BON APPETIT: Prime Minister Ahmed Nazif and Minister of Trade and Industry Rashid Mohamed Rashid (R) tasting some baked cookies at while opening a new bakery in Minya yesterday.
"This is a logistic crisis now being investigated by the Ministry of Oil. It will end soon," Nazif said yesterday in a Governors' Council meeting in theUpper Egyptian town of Minya.
He added that the Government had no plans to raise oil prices. "These are rumours. The evidence is that some governorates have no problems with getting oil products," Nazif added.
Long queues of cars jammed petrol stations in Greater Cairo governorates and some in the Delta three days ago. while a Ministry of Oil official maintained that some media outlets were behind the spread of rumours over prices raise.
"There is no crisis. It's a matter of fear after false news that the prices will go up," Mahmoud Nazim, the deputy oil minister, said yesterday.
He urged diesel consumers not to be taken in by rumours and to maintain their daily fuelling habits.
Egypt's oil sector produces 40 million litre of diesel a day for local consumption, of which around 75 per cent is locally produced, while the rest is imported, according to Nazim.
"We have already pushed additional amounts of diesel into markets during the last week.
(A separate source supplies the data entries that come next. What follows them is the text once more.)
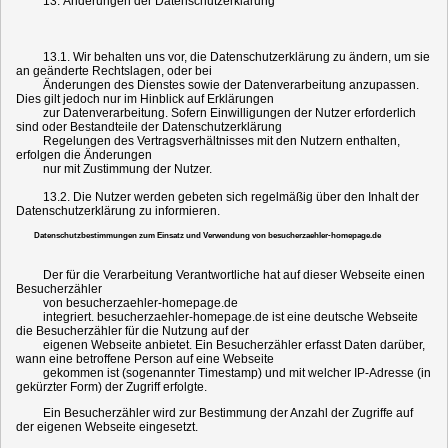
13. Änderungen der Datenschutzerklärung
13.1. Wir behalten uns vor, die Datenschutzerklärung zu ändern, um sie
an geänderte Rechtslagen, oder bei
Änderungen des Dienstes sowie der Datenverarbeitung anzupassen.
Dies gilt jedoch nur im Hinblick auf Erklärungen
zur Datenverarbeitung. Sofern Einwilligungen der Nutzer erforderlich
sind oder Bestandteile der Datenschutzerklärung
Regelungen des Vertragsverhältnisses mit den Nutzern enthalten,
erfolgen die Änderungen
nur mit Zustimmung der Nutzer.
13.2. Die Nutzer werden gebeten sich regelmäßig über den Inhalt der
Datenschutzerklärung zu informieren.
Datenschutzbestimmungen zum Einsatz und Verwendung von besucherzaehler-homepage.de
Der für die Verarbeitung Verantwortliche hat auf dieser Webseite einen
Besucherzähler
von besucherzaehler-homepage.de
integriert. besucherzaehler-homepage.de ist eine deutsche Webseite
die Besucherzähler für die Nutzung auf der
eigenen Webseite anbietet. Ein Besucherzähler erfasst Daten darüber,
wann eine betroffene Person auf eine Webseite
gekommen ist (sogenannter Timestamp) und mit welcher IP-Adresse (in
gekürzter Form) der Zugriff erfolgte.
Ein Besucherzähler wird zur Bestimmung der Anzahl der Zugriffe auf
der eigenen Webseite eingesetzt.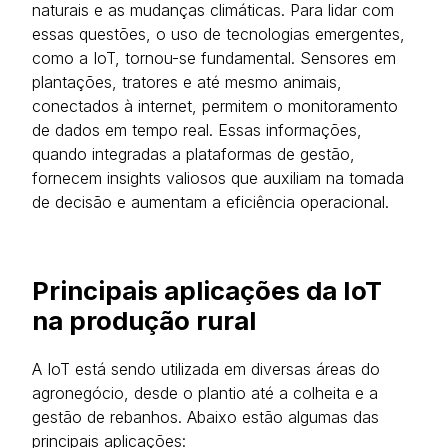
naturais e as mudanças climáticas. Para lidar com
essas questões, o uso de tecnologias emergentes,
como a IoT, tornou-se fundamental. Sensores em
plantações, tratores e até mesmo animais,
conectados à internet, permitem o monitoramento
de dados em tempo real. Essas informações,
quando integradas a plataformas de gestão,
fornecem insights valiosos que auxiliam na tomada
de decisão e aumentam a eficiência operacional.
Principais aplicações da IoT
na produção rural
A IoT está sendo utilizada em diversas áreas do
agronegócio, desde o plantio até a colheita e a
gestão de rebanhos.
Abaixo estão algumas das
principais aplicações:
Everything will be OK within three to four days," the official added.
A number of tour-bus drivers have complained they could not meet their travel itineraries due to the ongoing shortages in Cairo, Giza, Gharbia and Kafr el-Sheikh.
In Qalubia, one of the Greater Cairo governorates, seven bakeries lodged complaints with police against the manager of a local gas station, alleging that the latter had charged them LE25 ($4) – instead of the usual rate of LE22 – per jerry can of diesel.
One official at the State-run General Petroleum Authority attributed the supply shortage to the crop-harvesting season
currently underway, when overall demand usually increases by some 15 per cent.
However, according to Hossam Arafat, the Head of the fuel department at the Egyptian Federation of Chambers of Commerce, overall diesel stocks have fallen by as much as 40 per cent compared to the same period last year.